Consciously seeking an expansion of one’s own ethical code, for example, invariably leads to insights – alternate ways of seeing and thinking about reality – that are more advanced and seem to make better sense. In this way, a new intelligence of belonging and purpose starts forming. Gradually alternative possibilities begin to appear. Some fresh ideas are incubated, possibly over many months or even years. Others are cast aside. Though hidden in full view, decisions take a different shape. Ultimately uncommon actions are taken and at that point the leader becomes both visible and redundant. With others engaged, change now becomes inevitable.

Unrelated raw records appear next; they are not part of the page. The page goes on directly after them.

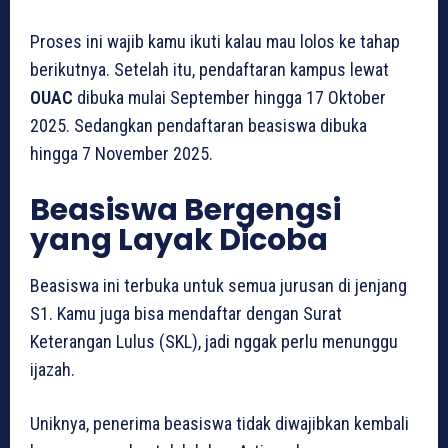
Proses ini wajib kamu ikuti kalau mau lolos ke tahap
berikutnya. Setelah itu, pendaftaran kampus lewat
OUAC
dibuka mulai September hingga 17 Oktober
2025. Sedangkan pendaftaran beasiswa dibuka
hingga 7 November 2025.
Beasiswa Bergengsi
yang Layak Dicoba
Beasiswa ini terbuka untuk semua jurusan di jenjang
S1. Kamu juga bisa mendaftar dengan Surat
Keterangan Lulus (SKL), jadi nggak perlu menunggu
ijazah.
Uniknya, penerima beasiswa tidak diwajibkan kembali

Because new behaviours are the first visible signs of our intention to change they are often mistaken for the original impulse. Although this is a fundamental error, it goes some way to explain why leadership development programs are routinely structured around behavioural characteristics. But it does not excuse the fact that, by and large, behaviour is an unsuitable starting place.
While actions remain the visible tip of the ontological iceberg, what occurs in the deepest recesses of our consciousness, as a preliminary reaction to external stimuli, is a vastly more accurate guide to our intentions. Thus, true leadership development starts in undetectable liminal moments of the evolving mind. And although the impulse for change can be sparked by one, or possibly two individuals, the actual praxis of leadership is inevitably a collective, shared phenomenon. It can only result from the coherent objectives and actions of many.
The surrounding social ecosystem is therefore a significant factor, if frequently downplayed. In fact, all leadership is context specific – it arises from explicit needs within a group that are not being met by other means.
Although the conventional ‘great leader’ syndrome is one most commonly associated with theories of contingency (the ability to control a situation) or charisma (the ability to inspire and influence), the most effective leaders arise from, and merge with, their social set, often to the extent that they become indiscernible from others in the group, at least to outsiders.
This notion of social identity explains a lot about the apparent vacuum in leadership today. For example, if leaders distance themselves from society, by crafting an elite persona, or by feigning superiority in some way, they risk resorting to old-style leadership models that have been proven to be the problem.
This is why, when writing The Five Literacies of Global Leadership, we rapidly came to the conclusion that authentic leadership is an emergent phenomenon – intimately entangled with the dynamics of the social ecosystem into which it is born and then flourishes. Unlike management it cannot be planned. But its outcomes can be predicted with high levels of certainty.
Take young Greta Thunberg, for example. Alarmed by the inaction of her government on an issue of such importance, she simply instituted a solitary protest outside of her parliament. She had no legal authority to do what she did. Why, she did not even have the blessing of her parents. She had no elected platform from which to instruct or admonish. And she had no intention of creating a social movement that would eventually lead to her chastising prominent members of the elite at the World Economic Forum or the UN. Circumstances conspired to elevate her circumstances and narrative, especially in the minds of young people, to that of an icon of change. Thus a leader was revealed in all its aching unlikeliness.
Perhaps these are the reasons we still cry out for leadership, the reason we still crave more Greta Thunbergs. As long as designated leaders continue to manage, rather than to inspire, our cries will continue to echo into the void and the massive structural changes we urgently need in our world will elude us.